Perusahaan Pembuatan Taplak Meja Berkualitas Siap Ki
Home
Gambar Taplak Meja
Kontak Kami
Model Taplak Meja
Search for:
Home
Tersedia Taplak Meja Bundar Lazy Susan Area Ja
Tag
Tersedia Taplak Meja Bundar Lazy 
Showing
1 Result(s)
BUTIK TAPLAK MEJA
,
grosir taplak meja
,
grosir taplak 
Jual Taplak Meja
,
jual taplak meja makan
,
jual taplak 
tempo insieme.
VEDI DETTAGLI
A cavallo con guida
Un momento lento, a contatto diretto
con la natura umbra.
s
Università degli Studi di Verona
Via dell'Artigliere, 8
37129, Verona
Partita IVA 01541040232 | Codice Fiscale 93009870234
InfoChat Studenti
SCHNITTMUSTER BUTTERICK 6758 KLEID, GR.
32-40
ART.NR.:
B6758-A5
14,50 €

* * *

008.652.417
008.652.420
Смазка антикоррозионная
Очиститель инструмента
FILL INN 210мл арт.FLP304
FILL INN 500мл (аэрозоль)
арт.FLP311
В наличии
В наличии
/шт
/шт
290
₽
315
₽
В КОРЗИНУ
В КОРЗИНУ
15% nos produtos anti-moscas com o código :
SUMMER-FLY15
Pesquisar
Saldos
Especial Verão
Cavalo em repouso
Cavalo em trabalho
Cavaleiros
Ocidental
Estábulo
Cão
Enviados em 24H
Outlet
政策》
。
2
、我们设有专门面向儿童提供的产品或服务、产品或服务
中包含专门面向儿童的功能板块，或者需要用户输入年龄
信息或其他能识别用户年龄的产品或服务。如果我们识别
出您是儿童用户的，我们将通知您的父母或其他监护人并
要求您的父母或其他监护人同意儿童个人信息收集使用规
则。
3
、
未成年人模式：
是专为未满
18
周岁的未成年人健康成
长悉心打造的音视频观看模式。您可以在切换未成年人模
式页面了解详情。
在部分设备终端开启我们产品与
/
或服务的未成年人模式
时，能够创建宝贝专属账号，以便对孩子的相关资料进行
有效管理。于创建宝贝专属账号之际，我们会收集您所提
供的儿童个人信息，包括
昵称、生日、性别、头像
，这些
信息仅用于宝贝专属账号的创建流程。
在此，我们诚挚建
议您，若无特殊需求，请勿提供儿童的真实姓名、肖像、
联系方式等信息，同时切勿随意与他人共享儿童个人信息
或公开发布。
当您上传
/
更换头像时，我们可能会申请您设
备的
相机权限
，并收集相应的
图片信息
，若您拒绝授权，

§ **WHAT YOU WILL DO**:
Return all lines in the entries above that carry the word "Lazy".

§ **RESPONSE TO THE TASK**:
Tersedia Taplak Meja Bundar Lazy Susan Area Ja
Tersedia Taplak Meja Bundar Lazy 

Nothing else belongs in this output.